In this episode of The Proskauer Brief, senior counsel Harris Mufson and associate Michelle Gyves discuss the main laws governing background checks for employers. We will discuss how employers can utilize the federal Fair Credit Reporting Act (FCRA) to conduct pre-employment background checks on candidates. In addition to FCRA, we also discuss how “ban the box” and credit check laws play a role in screening potential employees. Be sure to tune in for more information on how these laws can affect both employers and candidates.
Harris Mufson: Hello, welcome to the Proskauer Brief, Hot Topics on Labor and Employment Law. I’m Harris Mufson and on today’s episode I’m joined by Shelly Gyves and we’re going to talk about background checks. Shelly, are you ready?
Shelly Gyves: Yeah.
Harris Mufson: Okay.
Shelly Gyves: Let’s go.
Harris Mufson: So, can you talk a little bit about the main laws governing background checks for employers?

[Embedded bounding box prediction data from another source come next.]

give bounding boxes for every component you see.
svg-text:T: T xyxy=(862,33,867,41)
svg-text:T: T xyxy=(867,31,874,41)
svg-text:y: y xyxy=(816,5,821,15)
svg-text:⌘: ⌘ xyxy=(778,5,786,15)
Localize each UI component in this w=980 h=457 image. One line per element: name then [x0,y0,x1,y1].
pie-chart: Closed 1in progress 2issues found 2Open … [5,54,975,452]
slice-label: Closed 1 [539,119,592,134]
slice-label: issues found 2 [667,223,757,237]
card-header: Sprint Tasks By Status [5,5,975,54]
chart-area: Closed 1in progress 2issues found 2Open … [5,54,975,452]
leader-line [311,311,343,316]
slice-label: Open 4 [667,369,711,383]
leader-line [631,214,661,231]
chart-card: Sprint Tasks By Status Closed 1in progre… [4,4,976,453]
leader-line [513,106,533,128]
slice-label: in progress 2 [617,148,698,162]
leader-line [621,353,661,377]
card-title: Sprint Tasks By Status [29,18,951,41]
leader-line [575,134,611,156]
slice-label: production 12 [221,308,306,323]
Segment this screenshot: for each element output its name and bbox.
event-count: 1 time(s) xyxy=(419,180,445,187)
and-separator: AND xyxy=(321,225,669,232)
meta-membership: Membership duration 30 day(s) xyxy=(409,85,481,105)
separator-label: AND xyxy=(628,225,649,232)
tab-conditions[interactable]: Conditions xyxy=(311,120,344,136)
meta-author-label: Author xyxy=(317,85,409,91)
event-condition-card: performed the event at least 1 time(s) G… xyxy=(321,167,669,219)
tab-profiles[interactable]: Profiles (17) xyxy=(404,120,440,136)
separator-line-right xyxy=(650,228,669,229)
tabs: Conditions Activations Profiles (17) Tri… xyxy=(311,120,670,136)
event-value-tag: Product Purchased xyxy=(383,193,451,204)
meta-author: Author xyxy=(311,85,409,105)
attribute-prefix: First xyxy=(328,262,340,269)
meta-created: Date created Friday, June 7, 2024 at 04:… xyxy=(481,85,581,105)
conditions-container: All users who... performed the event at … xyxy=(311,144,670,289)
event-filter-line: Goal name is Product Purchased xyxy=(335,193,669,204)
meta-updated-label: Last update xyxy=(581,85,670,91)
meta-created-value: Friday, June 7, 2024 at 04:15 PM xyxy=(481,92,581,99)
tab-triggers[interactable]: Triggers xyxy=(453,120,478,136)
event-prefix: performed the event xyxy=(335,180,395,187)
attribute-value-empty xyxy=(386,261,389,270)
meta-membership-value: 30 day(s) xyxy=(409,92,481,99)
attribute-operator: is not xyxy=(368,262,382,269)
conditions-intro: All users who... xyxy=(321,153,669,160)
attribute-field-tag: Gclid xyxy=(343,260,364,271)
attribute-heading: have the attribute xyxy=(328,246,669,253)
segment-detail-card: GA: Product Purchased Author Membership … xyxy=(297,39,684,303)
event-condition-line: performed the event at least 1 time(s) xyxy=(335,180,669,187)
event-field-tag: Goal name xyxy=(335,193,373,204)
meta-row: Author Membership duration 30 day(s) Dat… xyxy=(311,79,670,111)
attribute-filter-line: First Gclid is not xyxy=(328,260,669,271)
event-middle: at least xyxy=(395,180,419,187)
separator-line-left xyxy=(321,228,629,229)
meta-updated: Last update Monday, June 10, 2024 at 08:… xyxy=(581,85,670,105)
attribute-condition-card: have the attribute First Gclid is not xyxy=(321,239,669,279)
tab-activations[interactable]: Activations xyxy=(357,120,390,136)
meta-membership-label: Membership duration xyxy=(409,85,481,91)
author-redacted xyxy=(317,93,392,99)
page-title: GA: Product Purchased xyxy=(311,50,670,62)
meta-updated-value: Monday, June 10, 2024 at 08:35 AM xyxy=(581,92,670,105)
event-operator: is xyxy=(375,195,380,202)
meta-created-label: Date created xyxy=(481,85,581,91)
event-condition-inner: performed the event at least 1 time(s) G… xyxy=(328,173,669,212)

Shelly Gyves: Sure, so, there are really a few different bodies of law that employers should be thinking about when conducting pre-employment background checks on candidates for employment. First, is the federal Fair Credit Reporting Act, which I will refer to as FCRA and the State mini FCRA’s, which are analogs to that law. And what FCRA really does, it’s more of a procedural requirement as opposed to substantive limitations, and it really dictates the disclosure and authorization that we need to have in advance of conducting a background check and it also prescribes a process that needs to be undertaken if you are going to take adverse action on the basis of information obtained for a background check.

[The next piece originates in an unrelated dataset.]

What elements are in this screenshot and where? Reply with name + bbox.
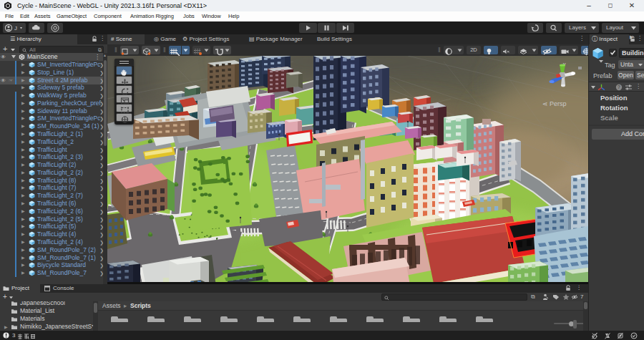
svg-text:⋖ Persp: ⋖ Persp — [542, 100, 567, 107]
svg-text:J: J — [14, 25, 17, 31]
svg-text:?: ? — [618, 84, 620, 89]
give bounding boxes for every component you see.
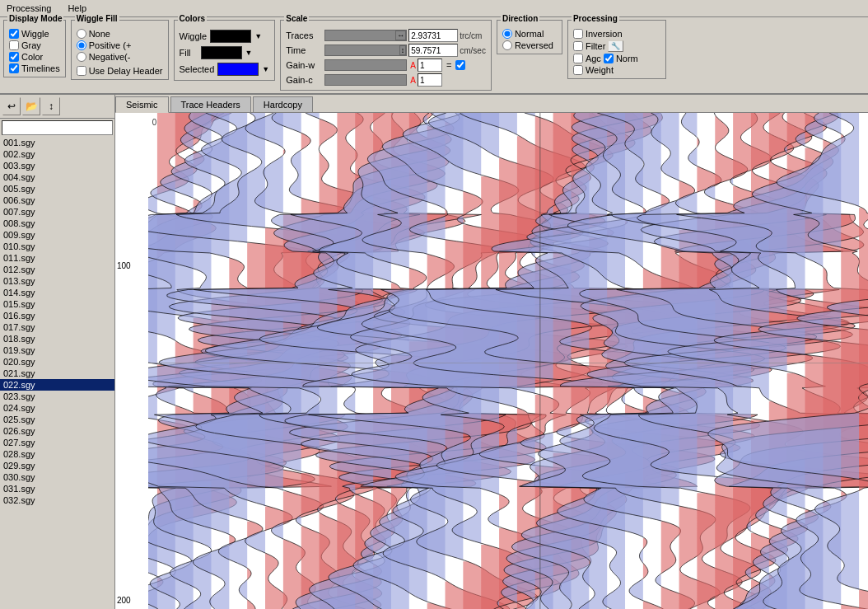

Harris Mufson: And where do employers obtain the forms, the requisite forms that are required under the, under FCRA.
Shelly Gyves: So, there’s a number of ways to do it. They could create their own, but most background screening vendors will have forms that employers can use as a starting point. We at Proskauer also have forms that employers can use. Often, as I said, the background screening vendors will have forms that will be preloaded into their online system, though we do still recommend that employers take a look at those and understand what’s in these and make sure that their legal counsel reviews them to make sure that they are comfortable they are compliant with FCRA and with the various state analogues, largely because from experience, even if the vendor does provide the forms, the employer remains liable for any defects in the forms. So, the employer is still liable for providing a complaints form to a candidate, getting the requisition authorization, et cetera. And so, you want to make sure that even if the vendor has provided the forms that you are comfortable that they are compliant.
Harris Mufson: So, in addition to FCRA and the mini FCRA laws that govern employers. Can you talk a little bit about the ban the box laws that have been enacted around the country?
Shelly Gyves: Sure. Ban the box laws and other restrictions on criminal background checks are a very hot topic in the background check area over the last several years. There is an increasing number of States and localities that have enacted these types of laws. And ban the box derived from the box that used to very often appear on an employment application that would say, you know, check here if you have a criminal background. And so, the goal of these laws is if you delay the point in the application process at which an employer can ask a candidate about his or her criminal background with the goal of having employers get to know a candidates merits and skills and qualifications first before it takes into account criminal background information, you know, that may be a demerit, if you will. In some cases, you know, you can ask about criminal background under these laws as soon as the first interview or, you know, at some point kind of immediately after the application, but the most stringent laws, which I think are becoming increasingly common don’t allow you to inquire about or consider a candidate’s criminal background until after they have received a conditional offer of employment. So, that’s the case in New York City, for example, it’s the case in Los Angeles. California as a state has recently enacted a ban the box law that requires delaying that inquiry until post conditional offer as well.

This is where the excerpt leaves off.